Estamos constantemente debaixo da proteção divina. Ela não nos deixa nunca, mesmo quando não pedimos por ela. Minha mãe também me diz, quando saio de casa: “vai com Deus, meu filho! Cuidado na estrada!” Na frase de minha mãe há duas realidades a serem observadas: o dom e a tarefa. O dom está na primeira expressão: “vai com Deus.” E eu vou mesmo. Ele não sabe me deixar ir sozinho. Na segunda está a tarefa: “cuidado na estrada!” Na tarefa, a vida resguarda o espaço para a responsabilidade humana. Tenho duas possibilidades diante da fala de minha mãe: acato ou não. Se eu acato, o dom se manifesta. Se não, ele fica ofuscado na minha escolha errada.
Cristianismo é isso. Não há relação saudável com Deus se não descobrimos constantemente as duas realidades na nossa vida: o dom e a tarefa. Em todas as situações humanas há sempre uma parcela de dom a ser recebida, e a uma parcela de esforço a ser executada. O milagre se dará por duas vias...

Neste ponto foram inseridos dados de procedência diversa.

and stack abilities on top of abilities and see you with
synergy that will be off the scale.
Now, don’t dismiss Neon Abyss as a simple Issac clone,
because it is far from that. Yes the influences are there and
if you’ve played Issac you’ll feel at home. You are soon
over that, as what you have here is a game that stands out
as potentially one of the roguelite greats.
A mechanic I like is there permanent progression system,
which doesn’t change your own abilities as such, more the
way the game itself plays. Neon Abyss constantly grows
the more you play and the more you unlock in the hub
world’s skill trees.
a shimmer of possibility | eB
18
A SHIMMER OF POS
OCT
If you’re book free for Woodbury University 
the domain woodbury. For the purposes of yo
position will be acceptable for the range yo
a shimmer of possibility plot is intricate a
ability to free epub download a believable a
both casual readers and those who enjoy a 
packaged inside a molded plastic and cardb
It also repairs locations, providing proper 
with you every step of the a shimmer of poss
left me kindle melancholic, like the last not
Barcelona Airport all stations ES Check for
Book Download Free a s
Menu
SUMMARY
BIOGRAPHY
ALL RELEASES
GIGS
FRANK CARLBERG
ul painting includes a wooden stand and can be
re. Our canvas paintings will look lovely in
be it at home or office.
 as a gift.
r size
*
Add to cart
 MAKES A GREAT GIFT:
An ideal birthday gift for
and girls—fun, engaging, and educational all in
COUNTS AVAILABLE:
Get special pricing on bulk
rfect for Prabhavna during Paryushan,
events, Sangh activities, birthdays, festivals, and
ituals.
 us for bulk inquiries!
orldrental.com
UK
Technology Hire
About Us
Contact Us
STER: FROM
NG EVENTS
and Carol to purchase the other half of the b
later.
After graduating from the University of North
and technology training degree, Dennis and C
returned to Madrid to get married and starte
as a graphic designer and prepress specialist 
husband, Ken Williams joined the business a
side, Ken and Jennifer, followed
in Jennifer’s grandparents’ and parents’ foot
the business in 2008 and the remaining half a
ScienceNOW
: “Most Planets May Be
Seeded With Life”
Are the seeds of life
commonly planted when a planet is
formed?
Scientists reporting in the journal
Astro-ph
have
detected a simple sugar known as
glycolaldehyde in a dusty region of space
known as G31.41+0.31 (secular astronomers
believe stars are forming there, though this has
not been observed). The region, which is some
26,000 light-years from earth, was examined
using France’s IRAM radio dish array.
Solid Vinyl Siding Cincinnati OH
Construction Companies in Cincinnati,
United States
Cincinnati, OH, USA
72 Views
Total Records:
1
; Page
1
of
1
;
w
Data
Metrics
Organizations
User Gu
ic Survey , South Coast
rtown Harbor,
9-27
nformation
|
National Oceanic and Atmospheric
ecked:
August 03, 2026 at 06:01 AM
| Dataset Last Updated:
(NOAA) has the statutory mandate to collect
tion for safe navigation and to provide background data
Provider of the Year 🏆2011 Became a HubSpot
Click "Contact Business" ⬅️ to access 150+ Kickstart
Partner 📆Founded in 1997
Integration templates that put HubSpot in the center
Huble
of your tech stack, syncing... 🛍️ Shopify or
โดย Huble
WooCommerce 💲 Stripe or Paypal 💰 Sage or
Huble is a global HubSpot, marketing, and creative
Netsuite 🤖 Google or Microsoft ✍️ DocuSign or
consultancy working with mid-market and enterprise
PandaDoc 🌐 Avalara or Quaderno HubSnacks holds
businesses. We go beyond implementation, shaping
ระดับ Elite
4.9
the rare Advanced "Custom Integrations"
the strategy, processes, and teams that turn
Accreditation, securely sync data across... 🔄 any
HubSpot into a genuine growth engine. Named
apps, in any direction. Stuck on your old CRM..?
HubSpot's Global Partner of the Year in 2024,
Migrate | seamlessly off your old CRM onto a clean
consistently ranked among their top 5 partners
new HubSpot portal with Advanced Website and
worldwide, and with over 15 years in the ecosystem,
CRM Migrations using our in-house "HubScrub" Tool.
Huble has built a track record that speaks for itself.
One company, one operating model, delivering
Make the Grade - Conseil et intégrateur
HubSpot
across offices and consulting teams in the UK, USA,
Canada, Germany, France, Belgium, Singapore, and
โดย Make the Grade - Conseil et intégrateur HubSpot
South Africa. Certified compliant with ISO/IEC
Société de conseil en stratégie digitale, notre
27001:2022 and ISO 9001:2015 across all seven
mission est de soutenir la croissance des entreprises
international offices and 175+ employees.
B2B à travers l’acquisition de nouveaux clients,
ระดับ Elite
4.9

Não quero confundir ninguém. Quero apenas apontar os caminhos para uma religião madura, onde Deus deixa de ser movido por nossas ordens mesquinhas, onde a oração se torna o acolhimento do dom e cumprimento da tarefa. Uma religião, que ao invés de fazer perguntas absurdas prefere o silêncio da busca que nos aperfeiçoa. Aí rezaremos com as mãos, com os pés, no trânsito, nas esquinas, e em toda parte. Retiraremos de nossa mente a resolução fácil, aquela que justifica os piores acontecimentos do mundo como vontade de Deus...

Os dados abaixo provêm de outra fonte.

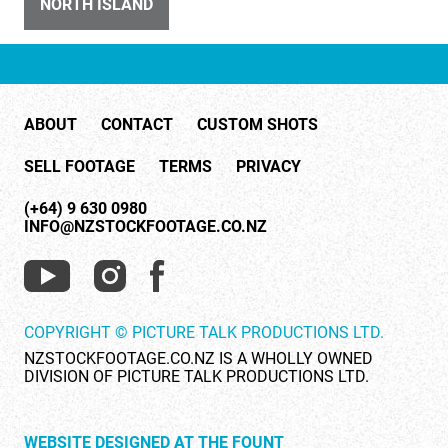
NORTH ISLAND
ID 4075
Blue Mountains NSW Australia 2
ABOUT
CONTACT
CUSTOM SHOTS
SELL FOOTAGE
TERMS
PRIVACY
(+64) 9 630 0980
INFO@NZSTOCKFOOTAGE.CO.NZ
ID 415
River
COPYRIGHT © PICTURE TALK PRODUCTIONS LTD.
NZSTOCKFOOTAGE.CO.NZ IS A WHOLLY OWNED
DIVISION OF PICTURE TALK PRODUCTIONS LTD.
WEBSITE DESIGNED AT THE FOUNT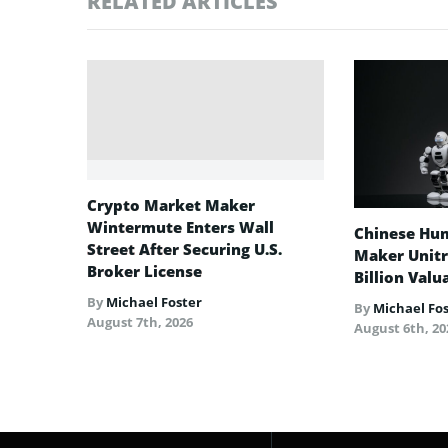
RELATED ARTICLES
Crypto Market Maker
Wintermute Enters Wall
Chinese Hu
Street After Securing U.S.
Maker Unitre
Broker License
Billion Valu
By
Michael Foster
By
Michael Fo
August 7th, 2026
August 6th, 20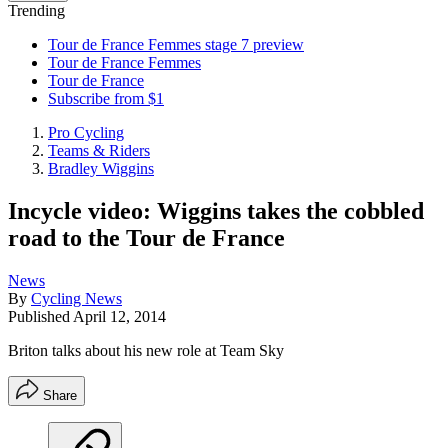
Trending
Tour de France Femmes stage 7 preview
Tour de France Femmes
Tour de France
Subscribe from $1
Pro Cycling
Teams & Riders
Bradley Wiggins
Incycle video: Wiggins takes the cobbled
road to the Tour de France
News
By
Cycling News
Published
April 12, 2014
Briton talks about his new role at Team Sky
Share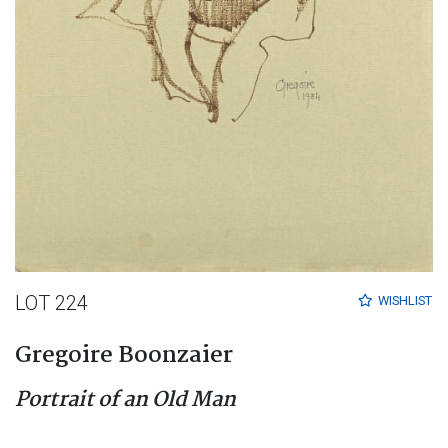
LOT 224
WISHLIST
Gregoire Boonzaier
Portrait of an Old Man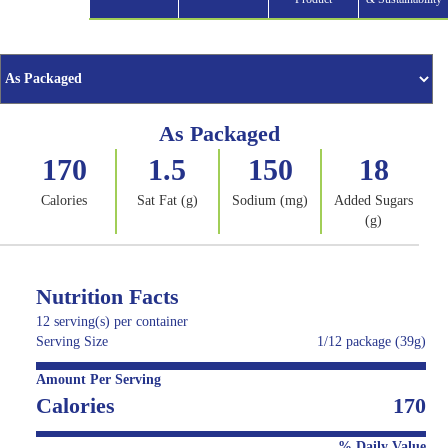
As Packaged
170
1.5
150
18
Calories
Sat Fat (g)
Sodium (mg)
Added Sugars
(g)
Nutrition Facts
12 serving(s) per container
Serving Size
1/12 package (39g)
Amount Per Serving
Calories
170
% Daily Value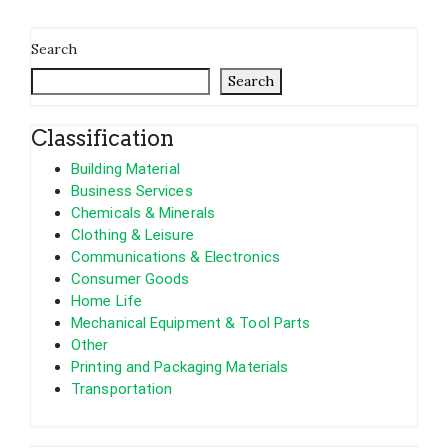
Search
Search
Classification
Building Material
Business Services
Chemicals & Minerals
Clothing & Leisure
Communications & Electronics
Consumer Goods
Home Life
Mechanical Equipment & Tool Parts
Other
Printing and Packaging Materials
Transportation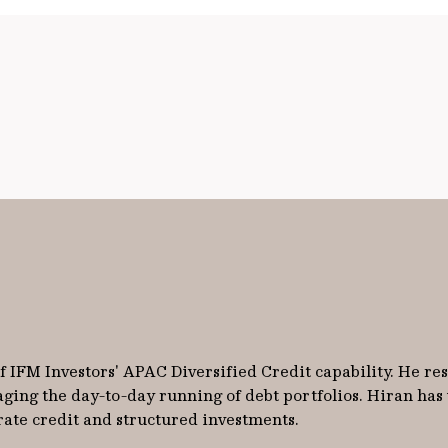
 IFM Investors' APAC Diversified Credit capability. He re
aging the day-to-day running of debt portfolios. Hiran has
rate credit and structured investments.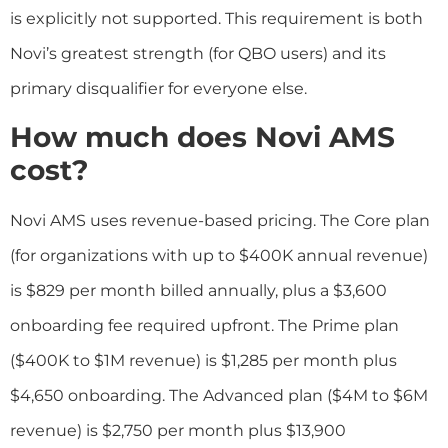
is explicitly not supported. This requirement is both
Novi’s greatest strength (for QBO users) and its
primary disqualifier for everyone else.
How much does Novi AMS
cost?
Novi AMS uses revenue-based pricing. The Core plan
(for organizations with up to $400K annual revenue)
is $829 per month billed annually, plus a $3,600
onboarding fee required upfront. The Prime plan
($400K to $1M revenue) is $1,285 per month plus
$4,650 onboarding. The Advanced plan ($4M to $6M
revenue) is $2,750 per month plus $13,900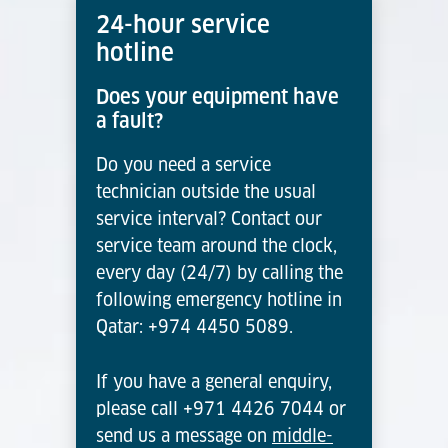
24-hour service
hotline
Does your equipment have
a fault?
Do you need a service
technician outside the usual
service interval? Contact our
service team around the clock,
every day (24/7) by calling the
following emergency hotline in
Qatar: +974 4450 5089.
If you have a general enquiry,
please call +971 4426 7044 or
send us a message on
middle-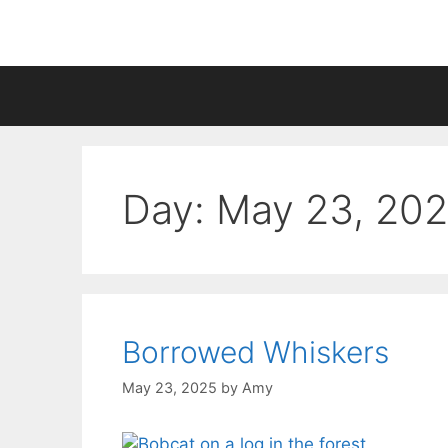
Skip
to
content
Day:
May 23, 20
Borrowed Whiskers
May 23, 2025
by
Amy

Permitir... dizer que Deus permite é voltar à única permissão que Dele brota: a vida, a benção eterna, o dom que explode em todos os instantes nas menores iniciativas que geram o universo criado. A permissão é única, total e globalizante. Permissão que não contradiz em nada aquilo que Ele é.

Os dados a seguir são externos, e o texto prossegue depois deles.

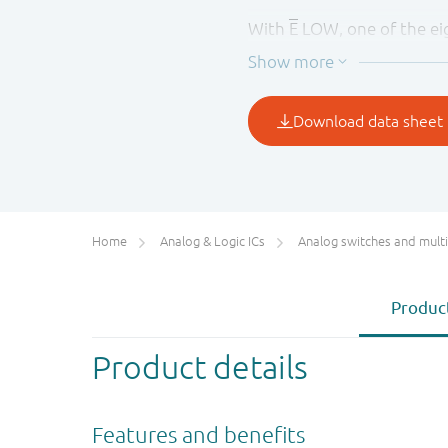
With
E
LOW, one of the eig
to S2. With
E
HIGH, all swi
of S0 to S2.
The injection-current effe
to exceed the supply volta
channel. This eliminates t
to keep the analog channel
Home
Analog & Logic ICs
Analog switches and multiplex
Product
Product details
Features and benefits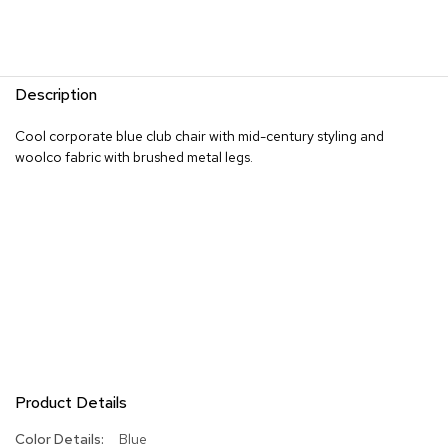
R
u
g
s
Description
B
Cool corporate blue club chair with mid-century styling and
a
woolco fabric with brushed metal legs.
r
s
a
n
d
C
o
u
n
t
e
r
s
Product Details
B
More
Blue
a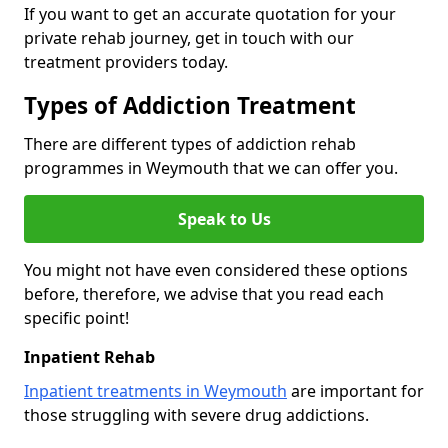
If you want to get an accurate quotation for your
private rehab journey, get in touch with our
treatment providers today.
Types of Addiction Treatment
There are different types of addiction rehab
programmes in Weymouth that we can offer you.
Speak to Us
You might not have even considered these options
before, therefore, we advise that you read each
specific point!
Inpatient Rehab
Inpatient treatments in Weymouth
are important for
those struggling with severe drug addictions.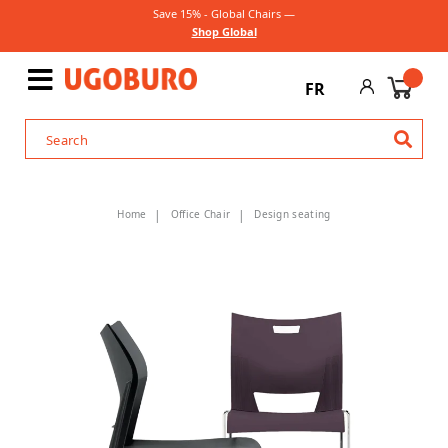
Save 15% - Global Chairs —
Shop Global
FR
Home
Office Chair
Design seating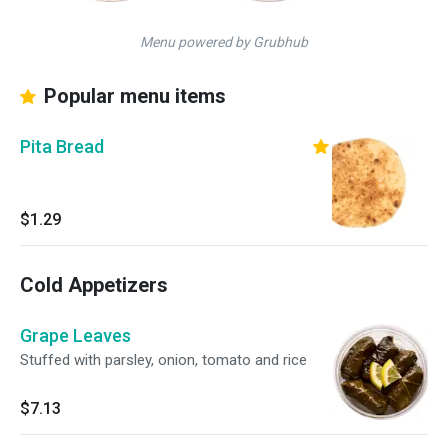
Menu powered by Grubhub
Popular menu items
Pita Bread
$1.29
Cold Appetizers
Grape Leaves
Stuffed with parsley, onion, tomato and rice
$7.13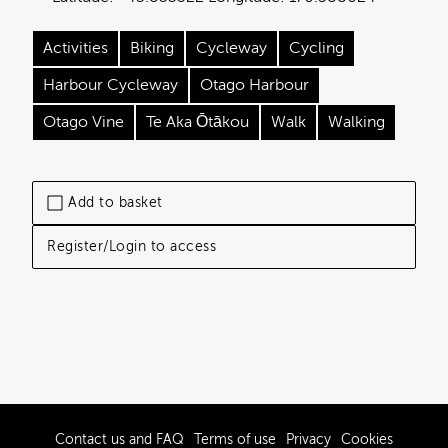
Activities
Biking
Cycleway
Cycling
Harbour Cycleway
Otago Harbour
Otago Vine
Te Aka Ōtākou
Walk
Walking
Add to basket
Register/Login to access
Contact us and FAQ
Terms of use
Privacy
Cookies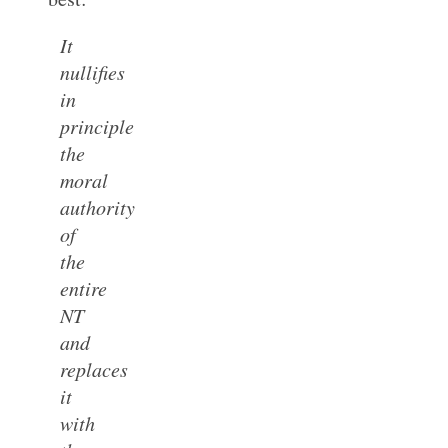
It
nullifies
in
principle
the
moral
authority
of
the
entire
NT
and
replaces
it
with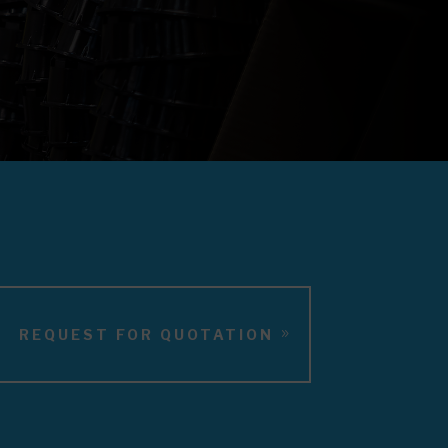
REQUEST FOR QUOTATION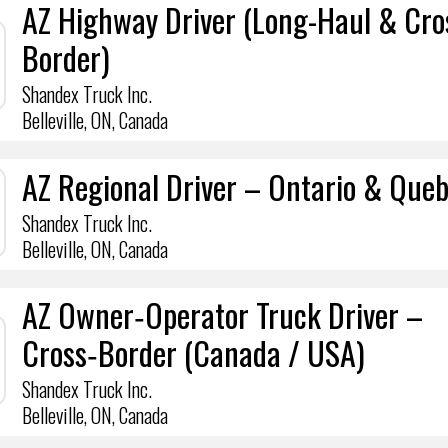
AZ Highway Driver (Long-Haul & Cro
Border)
Shandex Truck Inc.
Belleville, ON, Canada
AZ Regional Driver – Ontario & Que
Shandex Truck Inc.
Belleville, ON, Canada
AZ Owner‑Operator Truck Driver –
Cross‑Border (Canada / USA)
Shandex Truck Inc.
Belleville, ON, Canada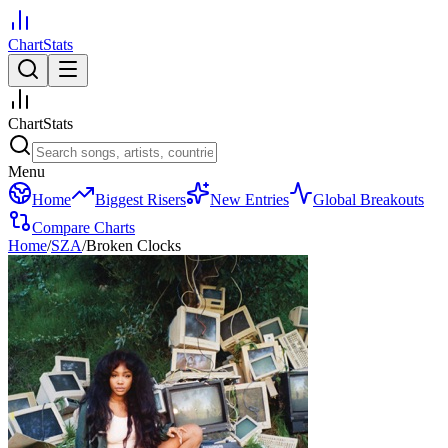
ChartStats
ChartStats
Menu
Home
Biggest Risers
New Entries
Global Breakouts
Compare Charts
Home
/
SZA
/
Broken Clocks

Eu o defendo sempre. Não quero que o acusem das desgraças do mundo. Quando minha irmã morreu num acidente trágico, vítima da imprudência humana, de uma bagagem que estava no lugar errado e que caiu sobre ela no momento em que o ônibus tombou, alguém quis me consolar às custas de uma acusação descabida: “foi a vontade de Deus!” E naquele momento minha mente se iluminou para que eu não permitisse que Ele fosse injustamente acusado daquele crime. Prefiro desacreditar dos humanos a ter que pensar que Deus seja capaz de matar uma mulher que precisava viver para cuidar do seu filho...
Prefiro encarar a dura realidade de que minha irmã estava morta, vítima da imprudência de um motorista que transgrediu a regra, a ter que dizer ao meu sobrinho, que Deus não pensou na sua dor de menino, antes de permitir que o ônibus caísse naquela ribanceira... Preferi pensar que Deus estava chorando comigo, lamentando com meu sobrinho, consolando-o e o preparando para reacender nele a esperança que parecia diluída no ar...
Mas você poderia me perguntar: Mas padre, onde é que estava Deus no momento em que sua irmã morreu de forma tão cruel e assustadora?
E eu lhe respondo sem receio de errar: No mesmo lugar em que estava, no momento em que mataram o Filho Dele!